Can we predict the performance of a pulsed column?
Research is underway in SCAPE, to develop a better understanding of conventional solvent extraction technology for nuclear fuel recycling. Specifically, CFD modelling is being carried out to predict the performance of a Pulsed Sieve-Plate Extraction Column (PSEC), one of the most commonly used liquid-liquid extraction technologies. A critical parameter which affects the performance is the size of droplets produced when the contents of the column are pulsed/agitated. Experimental data is needed to help validate the models. Initial work on measuring droplet dimensions of an organic phase within a pulsed sieve-plate pulsed column has shown a large reliance on the pulsation parameters with droplet formation and hence mass transfer. This project aims to developed methods of direct measurement of droplet formation of an organic phase within a PSEC in order to generate data which will be used to verify a model. Using a small scale PSEC (4 plates and 60mm internal diameter) and techniques such as laser optometry with high speed video to record the droplet size; determination of a population balance of droplets will be investigated.
This will be linked to an instant mass transfer rate, by studying the operating conditions during extraction of metals such as Cu and Uranium.
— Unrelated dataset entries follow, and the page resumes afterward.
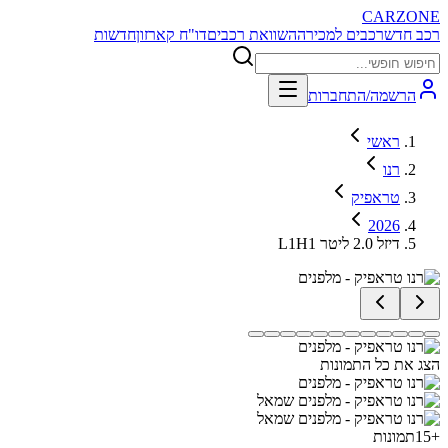
CARZONE
רכב חדש
רכבים למכירה
השוואת רכבים
דו"ח קארזון
חדשות
הרשמה/התחברות
ראשי
רנו
טראפיק
2026
L1H1 דיזל 2.0 ליטר
הצג את כל התמונות
+
15
תמונות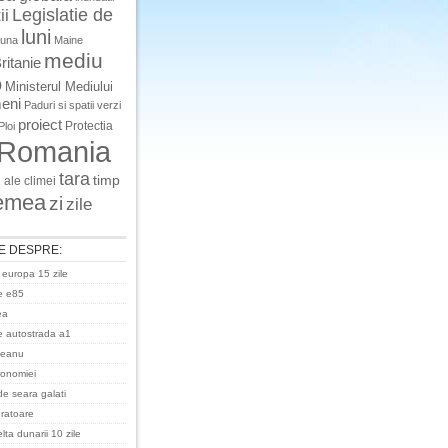
Legislatie de
ii
luni
luna
Maine
mediu
ritanie
o
Ministerul Mediului
eni
Paduri si spatii verzi
proiect
Protectia
Ploi
Romania
tara
timp
 ale climei
emea
zi
zile
E DESPRE:
 europa 15 zile
e e85
ea
 autostrada a1
ceanu
ronomiei
de seara galati
uratoare
ta dunarii 10 zile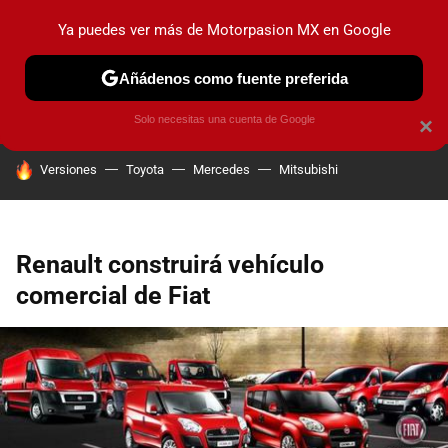
Ya puedes ver más de Motorpasion MX en Google
PRUEBAS
INDUSTRIA
HOY NO CIRCULA
LANZAMIEN
Añádenos como fuente preferida
Solo necesitas una cuenta de Google
×
HOY SE HABLA DE
Versiones
Toyota
Mercedes
Mitsubishi
Renault construirá vehículo
comercial de Fiat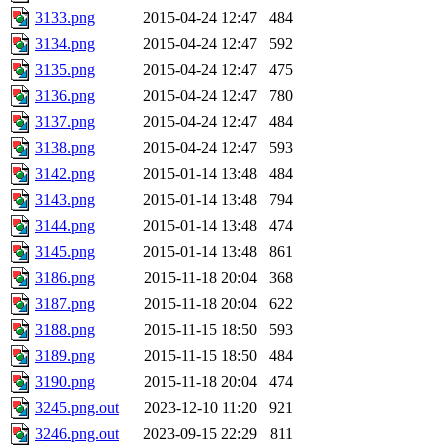
3133.png
2015-04-24 12:47
484
3134.png
2015-04-24 12:47
592
3135.png
2015-04-24 12:47
475
3136.png
2015-04-24 12:47
780
3137.png
2015-04-24 12:47
484
3138.png
2015-04-24 12:47
593
3142.png
2015-01-14 13:48
484
3143.png
2015-01-14 13:48
794
3144.png
2015-01-14 13:48
474
3145.png
2015-01-14 13:48
861
3186.png
2015-11-18 20:04
368
3187.png
2015-11-18 20:04
622
3188.png
2015-11-15 18:50
593
3189.png
2015-11-15 18:50
484
3190.png
2015-11-18 20:04
474
3245.png.out
2023-12-10 11:20
921
3246.png.out
2023-09-15 22:29
811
Whilst existing CFD modelling work is investigating the internal hydrodynamics of a PSEC; to predict the overall performance a CFD-based design optimisation methodology is required. So a second part of this project is to use the experimental data to a produce a functioning dynamic model, which will not just model the change in flow due to pulsation, but also calculate mass transfer. This model will be based on design equations that are available in the literature, data from the existing CFD models and experimental data from the research above to identify optimal operating and design parameters for PSEC systems.
This position is for a PhD to work, cross discipline, at the School of Chemical and Process Engineering (CAPE) and the School of Mechanical Engineering.